How the Rich Got Richer
As more and more pass-through business income goes to the super-rich, the income share of the top 1% doubles.
As more and more pass-through business income goes to the super-rich, the income share of the top 1% doubles.
Massive inequality is the hallmark of today’s U.S. economy. Fully one-fifth of the nation’s income goes to the richest 1% of families. That’s twice their income share from four decades ago. These horrifying trends are well-documented. The top (blue) line in the figure below depicts how the income share of the top 1% more than doubled from 9.09% in 1985 to 20.7% in 2021. That’s larger than the 19.6% income share of the top 1% in 1928 on the eve of the Great Depression.
This large increase in inequality is well-known. What is not well-known is the key role that pass-through business income played in this unrelenting rise in the share of our nation’s income that went to the super-rich.
Unless you’re a tax nerd, like yours truly, pass-through business income is probably not part of your everyday vocabulary. But pass-through income is a remarkably apt term for the tax treatment of the profits of businesses that don’t pay corporate income taxes. The profits of sole proprietorships (businesses with a single owner), partnerships (law firms, investment firms, and other businesses with multiple owners), and S-corporations (companies with 100 or fewer stockholders) are not subject to the corporate income tax. Rather, their profits are “passed through” their business to the owners, who then themselves pay individual income taxes on those profits (along with their other sources of income). The profits of C-corporations, on the other hand, are taxed at the corporate level (by the corporate income tax) and then by the individual income tax when their profits are remitted to stockholders in the form of dividends.
Pass-through businesses have accounted for a larger and larger share of business income since 1980. And since 2006, the share of business income of pass-through businesses has been consistently greater than 50%. Pass-through businesses offer considerable tax advantages to their owners. In their detailed National Bureau of Economic Research (NBER) study of IRS tax returns, economist Michael Cooper and his co-authors established that the owners of pass-through businesses paid a lower tax rate on their business income than the tax rate on the profits of C-corporations. In 2011, the effective tax rate (taxes owed as a share of a business’s total income) was 13.6% for sole proprietorships, 15.9% for partnerships, and 25.0% for S-corporations. All those rates were substantially lower than the 31.6% effective tax rate levied on the business income of C-corporations. In addition, in 2011, much of the country’s pass-through business income went to the richest 1% of families—67% of partnership business income and 69% of S-corporation business income came from pass-through business income.

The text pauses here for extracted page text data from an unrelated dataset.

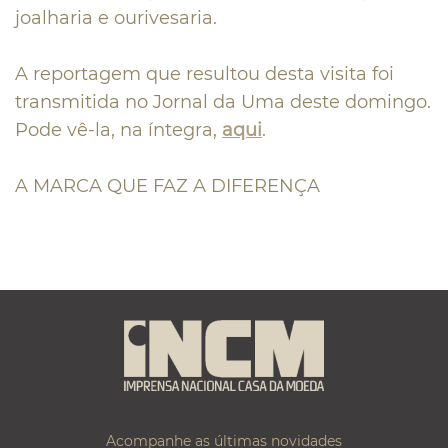
joalharia e ourivesaria.
A reportagem que resultou desta visita foi
transmitida no Jornal da Uma deste domingo.
Pode vê-la, na íntegra,
aqui
.
A MARCA QUE FAZ A DIFERENÇA
Acompanhe as últimas novidades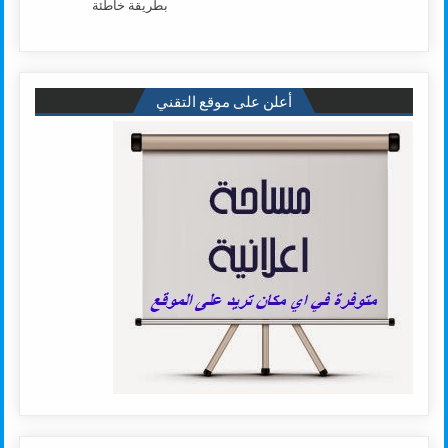
بطريقة خاطئة
أعلن على موقع التقني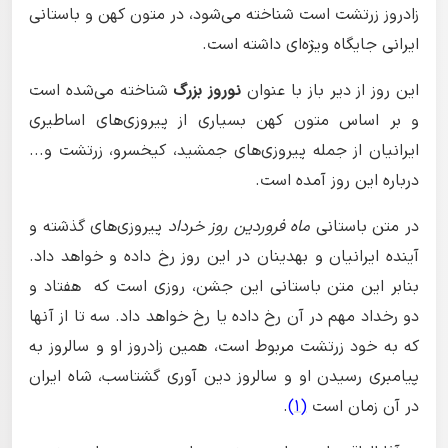
زادروز زرتشت است شناخته می‌شود، در متون کهن و باستانی
ایرانی جایگاه ویژه‌ای داشته است.
این روز از دیر باز با عنوان
نوروز بزرگ
شناخته می‌شده است
و بر اساس متون کهن بسیاری از پیروزی‌های اساطیری
ایرانیان از جمله پیروزی‌های جمشید، کیخسرو، زرتشت و...
درباره این روز آمده است.
در متن باستانی
ماه فروردین روز خرداد
پیروزی‌های گذشته و
آینده ایرانیان و بهدینان در این روز رخ داده و خواهد داد.
بنابر این متن باستانی این جشن، روزی است که هفتاد و
دو رخداد مهم در آن رخ داده یا رخ خواهد داد. سه تا از آنها
که به خود زرتشت مربوط است، همین زادروز او و سالروز به
پیامبری رسیدن او و سالروز دین آوری گشتاسب، شاه ایران
در آن زمان است
(1)
.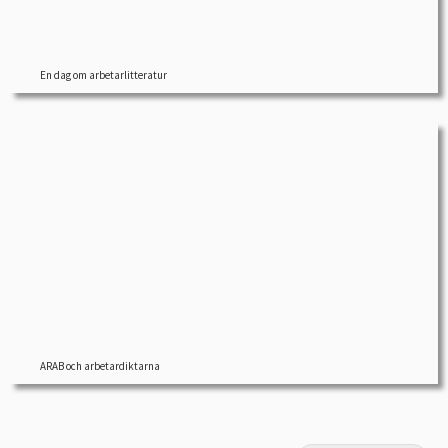
En dag om arbetarlitteratur
Läs om begreppen arbetarförfattare, arbetardiktare och
proletärdiktare. Författare sprungna ur arbetarklassen och
som skrev ur […]
ARAB och arbetardiktarna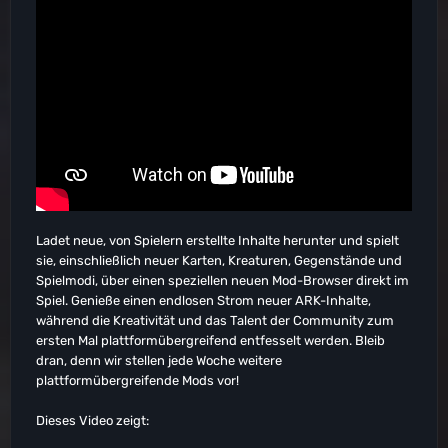
Ladet neue, von Spielern erstellte Inhalte herunter und spielt
sie, einschließlich neuer Karten, Kreaturen, Gegenstände und
Spielmodi, über einen speziellen neuen Mod-Browser direkt im
Spiel. Genieße einen endlosen Strom neuer ARK-Inhalte,
während die Kreativität und das Talent der Community zum
ersten Mal plattformübergreifend entfesselt werden. Bleib
dran, denn wir stellen jede Woche weitere
plattformübergreifende Mods vor!
Dieses Video zeigt: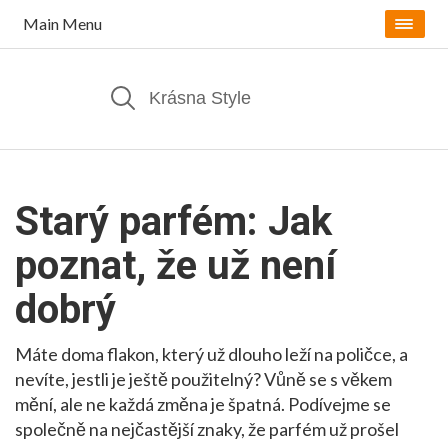
Main Menu
Starý parfém: Jak
poznat, že už není
dobrý
Máte doma flakon, který už dlouho leží na poličce, a
nevíte, jestli je ještě použitelný? Vůně se s věkem
mění, ale ne každá změna je špatná. Podívejme se
společně na nejčastější znaky, že parfém už prošel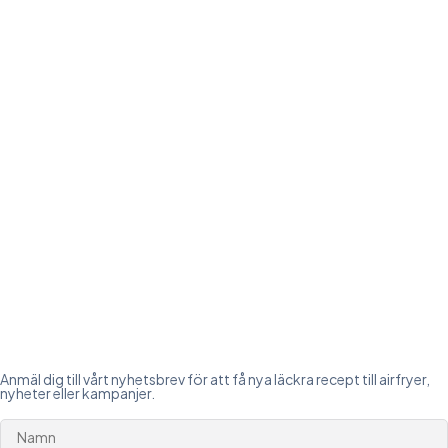
Anmäl dig till vårt nyhetsbrev för att få nya läckra recept till airfryer,
nyheter eller kampanjer.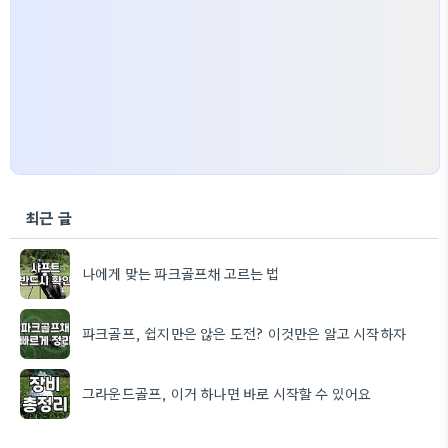
최근 글
나에게 맞는 파크골프채 고르는 법
파크골프, 쉽지만은 않은 도전? 이것만은 알고 시작하자
그라운드골프, 이거 하나면 바로 시작할 수 있어요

The increasing amount of pass-through business income going to the richest 1% helped fuel the decades-long increase in U.S. inequality. Using the calculations of economist Owen Zidar, one of the authors of the NBER study mentioned above, the figure above depicts the dramatic increase in the income share of the top 1% from 1985 to 2021 and how pass-through business income contributed to it. In 1985, 1.00% of the total national income of the richest 1% came from pass-through business income, and 8.09% of the total came from other sources. By 2021, 7.06% of the total came from pass-through business income, and 14.64% of the total came from other sources.
Based on those figures, Zidar calculates what would have happened to the share of national income of the richest 1% since 1985 if pass-through business income continued to account for 1.00% of national income and not a larger share of national income. The answer is depicted by the lower (red) line in the figure above. In that case, the income share of the top 1% would have increased 5.55 percentage points from 1985 to 2021, not 11.61 percentage points. In other words, the ever-increasing share of pass-through business income going to the top 1% is responsible for over half (52.2%) of the increase in their share of national income from 1985 to 2021.

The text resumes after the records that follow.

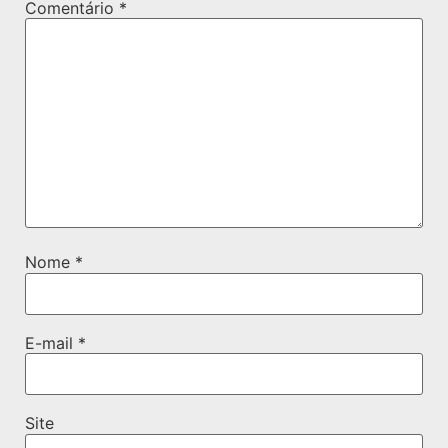
Comentário
*
Nome
*
E-mail
*
Site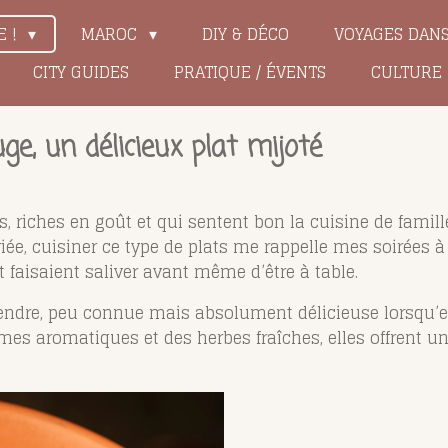
E !
MAROC
DIY & DÉCO
VOYAGES DAN
CITY GUIDES
PRATIQUE / ÉVENTS
CULTURE
ge, un délicieux plat mijoté
s, riches en goût et qui sentent bon la cuisine de famill
riée, cuisiner ce type de plats me rappelle mes soirées 
 faisaient saliver avant même d’être à table.
tendre, peu connue mais absolument délicieuse lorsqu’
es aromatiques et des herbes fraîches, elles offrent un 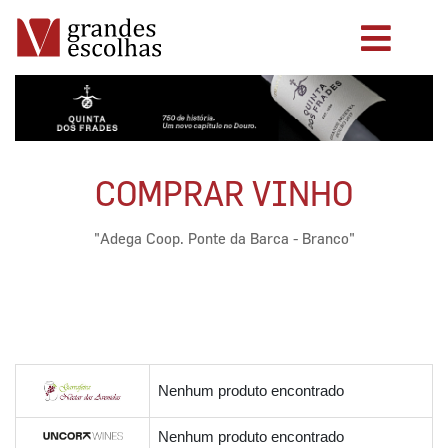
COMPRAR VINHO
"Adega Coop. Ponte da Barca - Branco"
Nenhum produto encontrado
Nenhum produto encontrado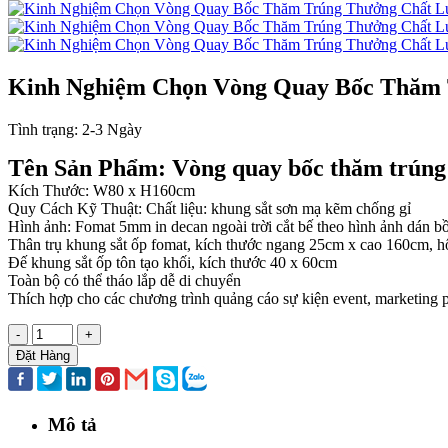
Kinh Nghiệm Chọn Vòng Quay Bốc Thăm 
Tình trạng:
2-3 Ngày
Tên Sản Phẩm: Vòng quay bốc thăm trúng
Kích Thước: W80 x H160cm
Quy Cách Kỹ Thuật: Chất liệu: khung sắt sơn mạ kẽm chống gỉ
Hình ảnh: Fomat 5mm in decan ngoài trời cắt bế theo hình ảnh dán bồ
Thân trụ khung sắt ốp fomat, kích thước ngang 25cm x cao 160cm, 
Đế khung sắt ốp tôn tạo khối, kích thước 40 x 60cm
Toàn bộ có thể tháo lắp dễ di chuyển
Thích hợp cho các chương trình quảng cáo sự kiện event, marketing
-
+
Đặt Hàng
Mô tả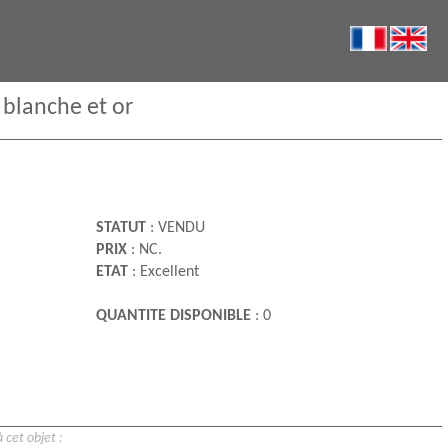
 blanche et or
STATUT
: VENDU
PRIX
: NC.
ETAT
: Excellent
QUANTITE DISPONIBLE
: 0
 cet objet :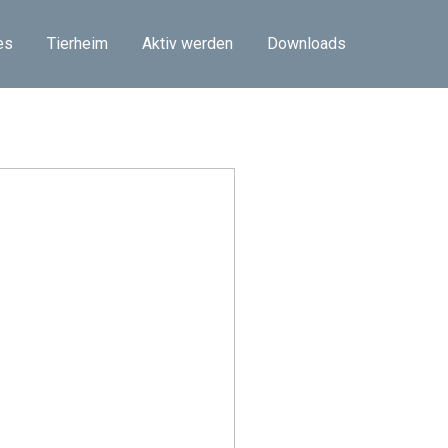
es
Tierheim
Aktiv werden
Downloads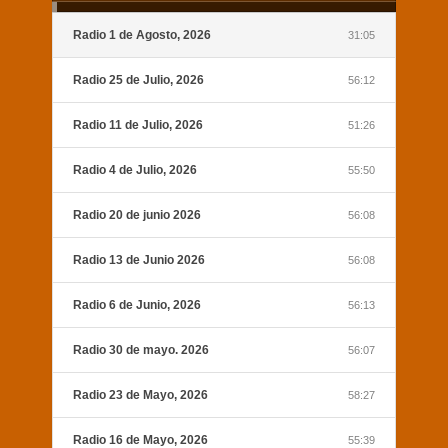
Radio 1 de Agosto, 2026
31:05
Radio 25 de Julio, 2026
56:12
Radio 11 de Julio, 2026
51:26
Radio 4 de Julio, 2026
55:50
Radio 20 de junio 2026
56:08
Radio 13 de Junio 2026
56:08
Radio 6 de Junio, 2026
56:13
Radio 30 de mayo. 2026
56:07
Radio 23 de Mayo, 2026
58:27
Radio 16 de Mayo, 2026
55:39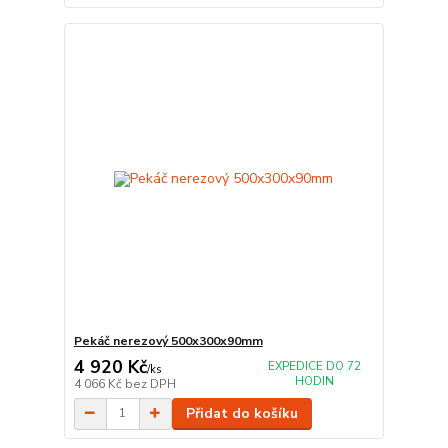
Pekáč nerezový 500x300x90mm
4 920 Kč
EXPEDICE DO 72
/
ks
HODIN
4 066 Kč
bez DPH
Přidat do košíku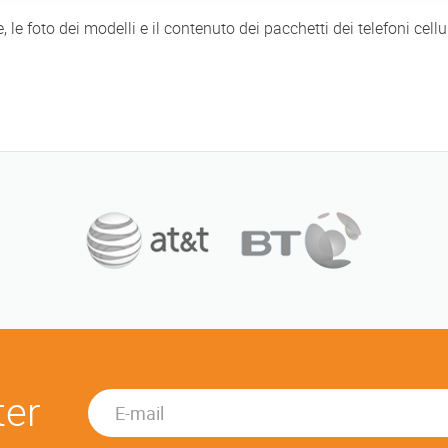
he, le foto dei modelli e il contenuto dei pacchetti dei telefoni c
ter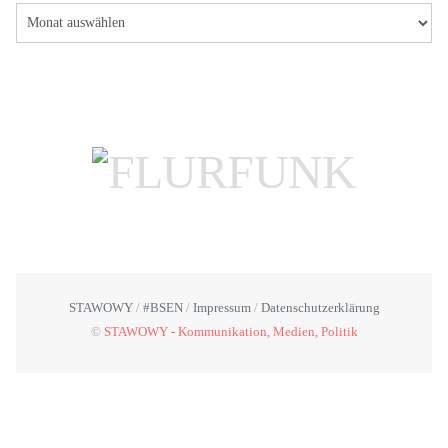
STAWOWY
#BSEN
Impressum
Datenschutzerklärung
©
STAWOWY - Kommunikation, Medien, Politik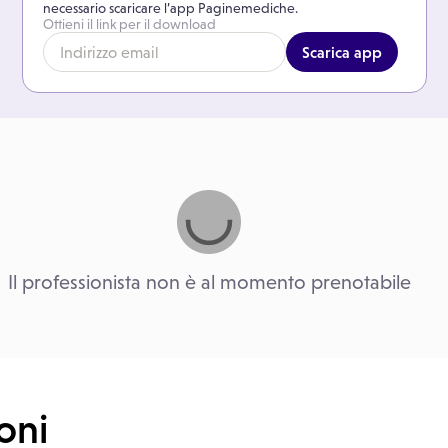
necessario scaricare l’app Paginemediche.
Ottieni il link per il download
Scarica app
Il professionista non è al momento prenotabile
oni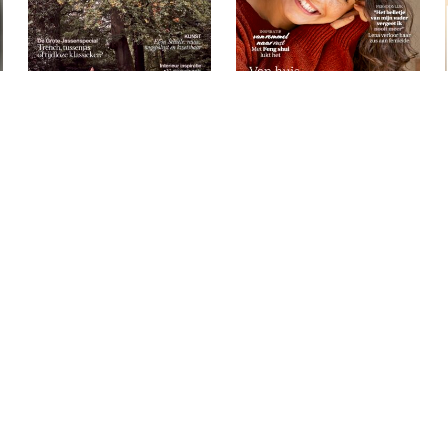
Elegance 2025 / 7
Gezondnu 2025 / 5
€
7,99
€
7,25
TOEVOEGEN AAN
TOEVOEGEN AAN
WINKELWAGEN
WINKELWAGEN
GEEN VOORRAAD
GEEN VOORRAAD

If we’re going to make our economy more equal, it is high time that corporations, pass-through business owners, and corporate shareholders pay their fair share of taxes. That begins by repealing the provisions of Trump’s 2017 tax cut that were made permanent in his 2025 One Big Beautiful Bill, which made things even worse. The 2017 tax cut allowed taxpayers to deduct 20% of their pass-through business income from their taxable income, in effect lowering their highest income tax bracket (or marginal tax rate) from 37% to 29%. Pass-through business income needs to be taxed at least at the same rate as workers’ wage income, not at lower rates. The same is true for dividends paid to stockholders. The 20% cap on the highest tax rate on dividends needs to be repealed, and dividends should be subject to the same 37% maximum income tax rate on wages and other income.

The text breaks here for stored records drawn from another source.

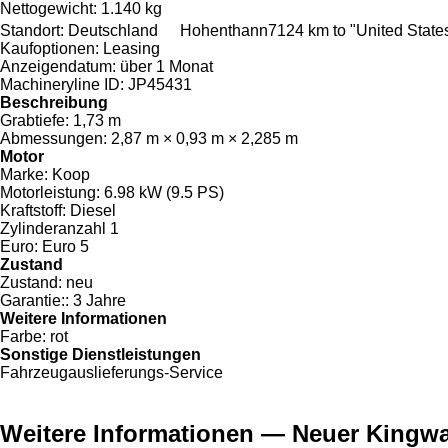
Nettogewicht:
1.140 kg
Standort:
Deutschland
Hohenthann
7124 km to "United Stat
Kaufoptionen:
Leasing
Anzeigendatum:
über 1 Monat
Machineryline ID:
JP45431
Beschreibung
Grabtiefe:
1,73 m
Abmessungen:
2,87 m × 0,93 m × 2,285 m
Motor
Marke:
Koop
Motorleistung:
6.98 kW (9.5 PS)
Kraftstoff:
Diesel
Zylinderanzahl
1
Euro:
Euro 5
Zustand
Zustand:
neu
Garantie::
3 Jahre
Weitere Informationen
Farbe:
rot
Sonstige Dienstleistungen
Fahrzeugauslieferungs-Service
Weitere Informationen — Neuer Kingw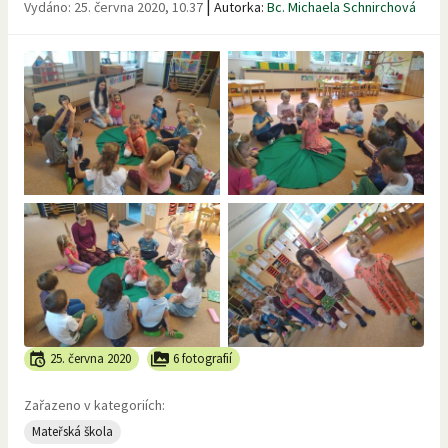
|
Vydáno:
25. června 2020, 10.37
Autorka:
Bc. Michaela Schnirchová
25. června 2020
6 fotografií
Zařazeno v kategoriích:
Mateřská škola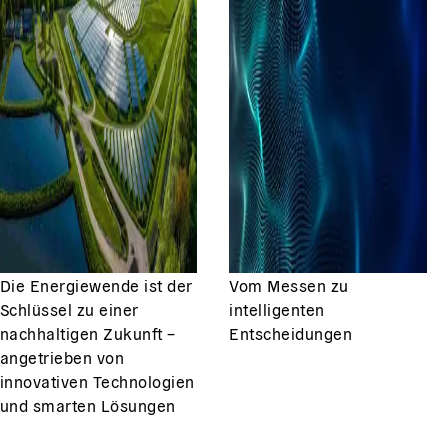
Die Energiewende ist der
Vom Messen zu
Schlüssel zu einer
intelligenten
nachhaltigen Zukunft –
Entscheidungen
angetrieben von
innovativen Technologien
und smarten Lösungen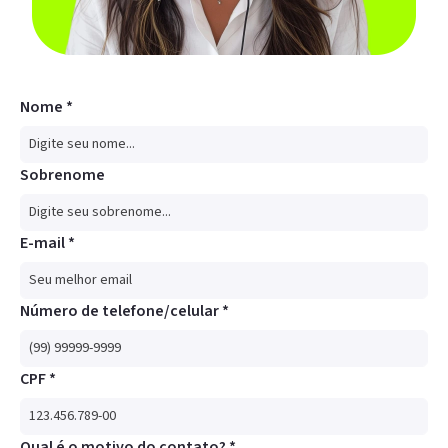
Nome *
Sobrenome
E-mail *
Número de telefone/celular *
CPF *
Qual é o motivo do contato? *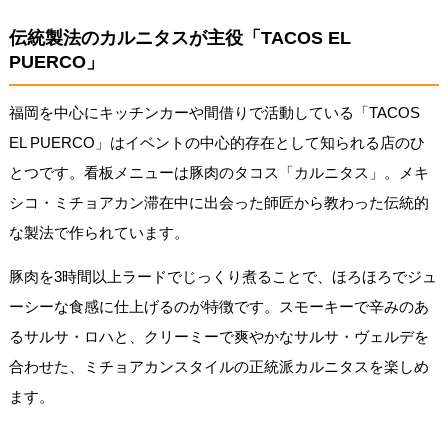
伝統製法のカルニタスが主役「TACOS EL
PUERCO」
福岡を中心にキッチンカーや間借りで活動している「TACOS
EL PUERCO」はイベントの中心的存在として知られる店のひ
とつです。看板メニューは豚肉のタコス「カルニタス」。メキ
シコ・ミチョアカン滞在中に出会った師匠から教わった伝統的
な製法で作られています。
豚肉を3時間以上ラードでじっくり煮ることで、ほろほろでジュ
ーシーな食感に仕上げるのが特徴です。スモーキーで辛みのあ
るサルサ・ロハと、クリーミーで爽やかなサルサ・ヴェルデを
合わせた、ミチョアカンスタイルの正統派カルニタスを楽しめ
ます。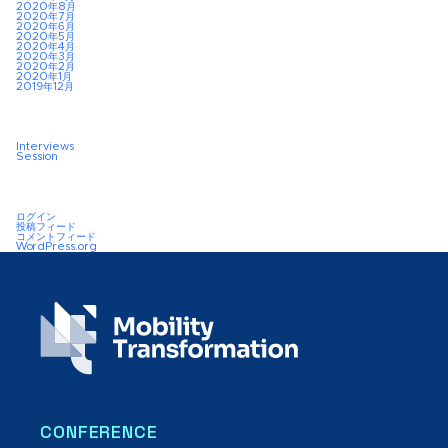
2020年8月
2020年7月
2020年6月
2020年5月
2020年4月
2020年3月
2020年2月
2020年1月
2019年12月
Interviews
Session
ログイン
投稿フィード
コメントフィード
WordPress.org
CONFERENCE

The problems with Trump’s tax bill aren’t just their treatment of pass-through business income. His tax bills gutted the corporate income tax, slashing the tax rate from 35% to just 21%. And the effective corporate income tax (corporate tax liability as a share of total profits) had fallen to just 12.6% in 2020, lower than at any time since 1952. (The earliest data available.) All told, Trump’s 2025 bill cuts an average of $68,430 from the taxes of the top 1%, all with an income of at least $916,9000, and an average $30 from the taxes paid by the poorest 20%. Worse yet, after the bill’s spending cuts, the poorest 40% of taxpayers will have less income after taxes and transfers, not more.